There are a few things that I think really attractive in this. First of all, managers have a lot of freedom. They can of course invest anywhere in the possibility of extraction, regardless of whether it is a lithium in Chile, copper in Congo, or gold here and uranium. But they can also invest in miners who are not on the stock exchange, as well as in corporate bonds.
Today, trust has a huge 31% weight in relation to gold, the price of which increases due to unstable geopolitics, the ballooning of sovereign debts and stubborn high inflation.
I am stubborn in terms of yellow metal in a long term, so it gives my portfolio exposure. Top Golins, which he holds, embrace Mines Agnico EagleIN Kinross goldAND Newmont.
Blackrock World Mining also has a high weighing of copper (almost 24%). The transition of energy (EV consumes up to four times more copper than gasoline cars) and the raise in data centers needed for artificial intelligence should still cause a huge demand for copper. Trust has Red River AND OSHwhich are vast copper players.
Of course there is a risk. Any grave global slowdown would focus on the prices of goods, exerting pressure on the trust themselves. Indeed, copper is often called “Dr. Copper” because its price reflects the health of the global economy. Therefore, sudden dropping of demand in China is a risk.

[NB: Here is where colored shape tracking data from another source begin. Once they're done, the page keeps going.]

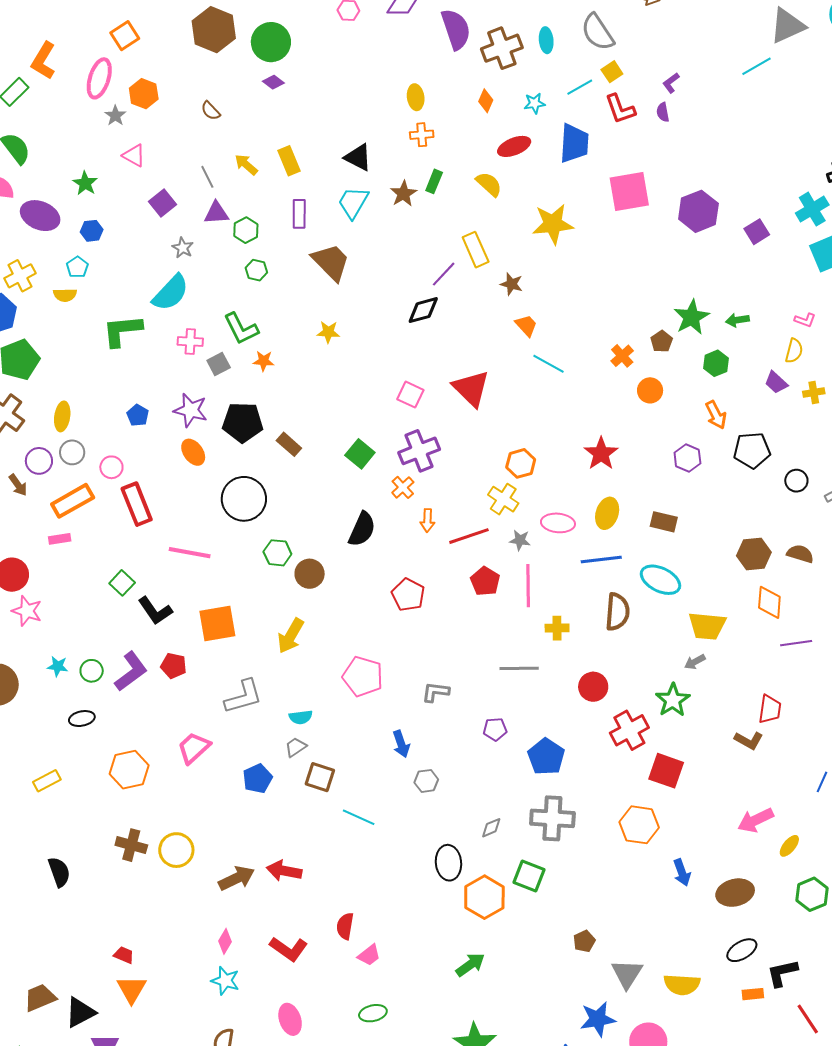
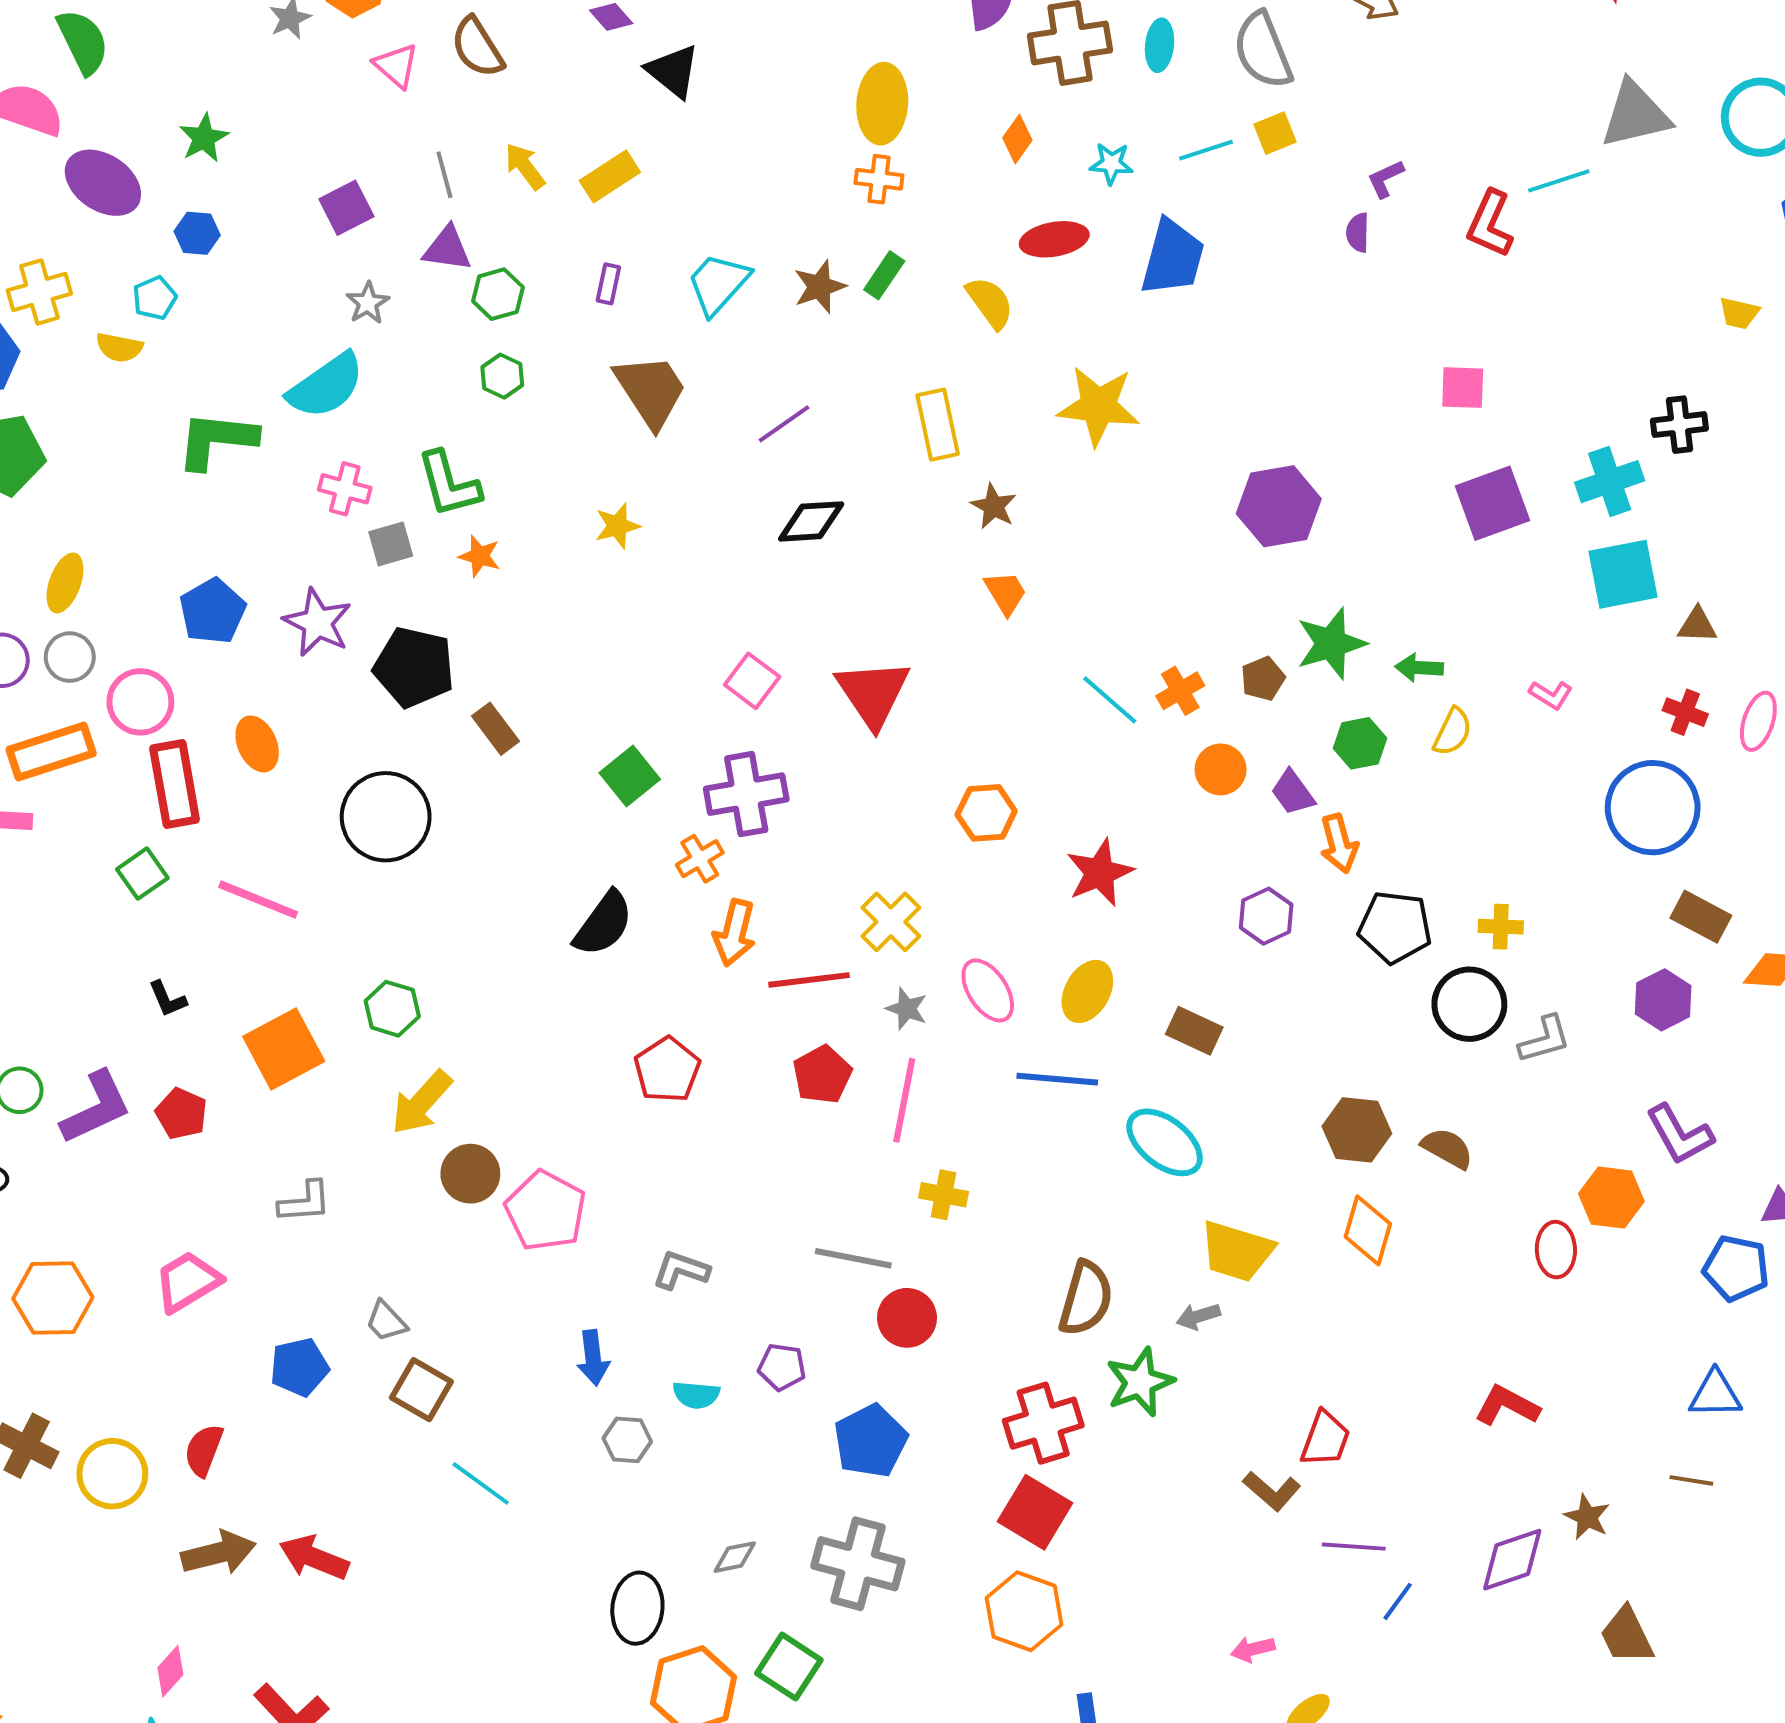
yellow ellipse: (416, 97) -> (882, 104), size x1.5
red L-shape: (620, 109) -> (1490, 224), moved, turned 32
brown semicircle: (211, 111) -> (477, 47), size x1.5
pink triangle: (134, 155) -> (396, 66), moved
black triangle: (358, 157) -> (673, 71), moved
yellow rectangle: (289, 161) -> (610, 176), turned 68
pink square: (629, 191) -> (1463, 388), moved, size x0.6
purple hexagon: (698, 211) -> (1279, 506), moved
purple rectangle: (299, 214) -> (608, 284), size x0.7
purple square: (757, 232) -> (1492, 503), size x1.5
purple line: (444, 274) -> (784, 424), moved
yellow star: (328, 332) -> (617, 526), turned -30
yellow semicircle: (794, 351) -> (1453, 732), moved
cyan line: (549, 364) -> (1110, 700), moved
purple trapezoid: (776, 382) -> (1293, 792), moved
yellow cross: (814, 393) -> (1501, 927), moved
blue pentagon: (138, 415) -> (213, 611), size x1.5
orange ellipse: (193, 452) -> (257, 744), moved
orange hexagon: (521, 463) -> (986, 813), moved
pink circle: (111, 467) -> (140, 702), size x1.4
black circle: (796, 481) -> (1469, 1004), size x1.6
orange arrow: (427, 520) -> (734, 933), size x1.4
pink ellipse: (558, 523) -> (988, 990), turned 40
green hexagon: (277, 553) -> (392, 1009), moved
brown circle: (310, 574) -> (470, 1174), moved
green square: (122, 583) -> (142, 874), moved
black L-shape: (155, 611) -> (167, 999), size x0.6
brown semicircle: (617, 612) -> (1086, 1298), moved
orange square: (217, 624) -> (284, 1049), turned -30
purple line: (796, 643) -> (1354, 1547), moved
red circle: (593, 687) -> (907, 1318), moved
gray L-shape: (243, 697) -> (305, 1202), size x0.7
cyan semicircle: (301, 717) -> (696, 1395), moved
gray trapezoid: (296, 747) -> (386, 1321), turned -110
red square: (666, 771) -> (1035, 1512), moved
pink arrow: (756, 820) -> (1253, 1649), size x0.6
red semicircle: (345, 926) -> (204, 1450), moved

However, in 20 years I am stubborn in relation to the prices of key goods. They will probably be much higher due to the imbalance of supply and demand.
The dividend performance is currently 4.3%. Although nothing is guaranteed, I expect that for the next two decades I receive regular passive income from Blackrock World Mining.
Population trends
The other two actions are Legal and general AND HSBC. According to the Office for National Statistics, the number of people aged 65 and older in Great Britain is expected to exceed 22 million in the next few decades, compared to 12.7 MW 2022.
In other words, the population of Great Britain is getting elderly quickly. This should be a supporting trend for gigantic legal and general pensions, despite its exposure to the ponderous economy of Great Britain, which is a risk of company growth.
Legal & General has long achievements of reliable dividends, and the performance is currently juicy 8.5%.
Meanwhile, HSBC sells Western assets to double his possibilities in Asia. This creates an element of risk because most of these markets are less mature and can be unstable. Again, the economic crisis in China is a risk to HSBC.
However, according to the Asset Manager SchrodersIt is expected that the middle class population in Asia and the Pacific will raise to 3.49 billion people by 2030, compared to 1.38 billion in 2015. This means that millions of people will need banking, loans and property management-in addition, what HSBC specializes in.